The best example is the statement against interest exception to the rule against hearsay contained in Federal Rule of Evidence 804(b)(3) (and state counterparts), which states that when you have an "unavailable" witness, and that witness made "[a] statement which was at the time of its making so far contrary to the declarant's pecuniary or proprietary interest, or so far tended to subject the declarant to civil or criminal liability, or to render invalid a claim by the declarant against another, that a reasonable person in the declarant's position would not have made the statement unless believing it to be true," the statement is admissible as an exception to the rule against hearsay. Now, what is the import of this rule? Does it mean that the statement must be against the declarant's interest in the present action or that the declarant be a party in the present action?
The answer to both questions is "No," and, indeed, Federal Rule of Evidence 804(b)(3) (almost) always applies to a non-part witness, not a party. Instead, we deem such a statement a statement "against interest" because it will potentially cut against the declarant's interests in a contingent future proceeding. In other words, it is a statement "against interest" in precisely the same way that the Disciplinary Committee argued that Zalk's testimony was a statement "against the executor, administrator or survivor" of the deceased.
But we can take it even a step further because Federal Rule of Evidence 804(b)(3) can, again, (almost) never be used to harm the declarant's interests in the action in which it used because the declarant is (almost) always a non-party witness.

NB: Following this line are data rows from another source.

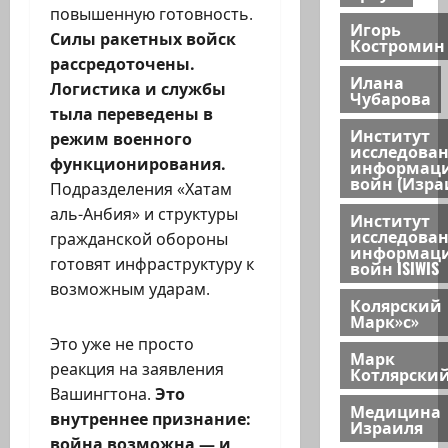
повышенную готовность.
Игорь
Силы ракетных войск
Костромин
рассредоточены.
Илана
Логистика и службы
Чубарова
тыла переведены в
Институт
режим военного
исследова
функционирования.
информац
войн (Изра
Подразделения «Хатам
аль-Анбия» и структуры
Институт
исследова
гражданской обороны
информац
готовят инфраструктуру к
войн ISIWIS
возможным ударам.
Колярский
Марк»с»
Это уже не просто
Марк
реакция на заявления
Котлярски
Вашингтона.
Это
Медицина
внутреннее признание:
Израиля
война возможна — и,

In contrast, as the First Department noted, the court hearing Zalk's case could have ordered that Zalk make monetary restitution to Ruth's daughters, meaning that the admission of Zalk's testimony could clearly harm their interests. Unfortunately, the Court of Appeals failed to address this point.
At best, I will grant that the language of the New York Dead Man's Statute is ambiguous, which should have forced the Court of Appeals to consider the purpose of the Statute, which, as I noted above, is to protect a deceased's estate from plundering through false statements. And yet, the Court of Appeals rejected out of hand the proposition that the Dead Man's Statute "foreclose[s] testimony that potentially cuts against these parties' interests in a contingent future proceeding." In other words, it rejected an interpretation of the Dead Man's Statute which effectuated the purpose behind the Statute, which is to protect the deceased's estate.
So, what do readers think? Am I way off base, or did the Court of Appeals commit serious error?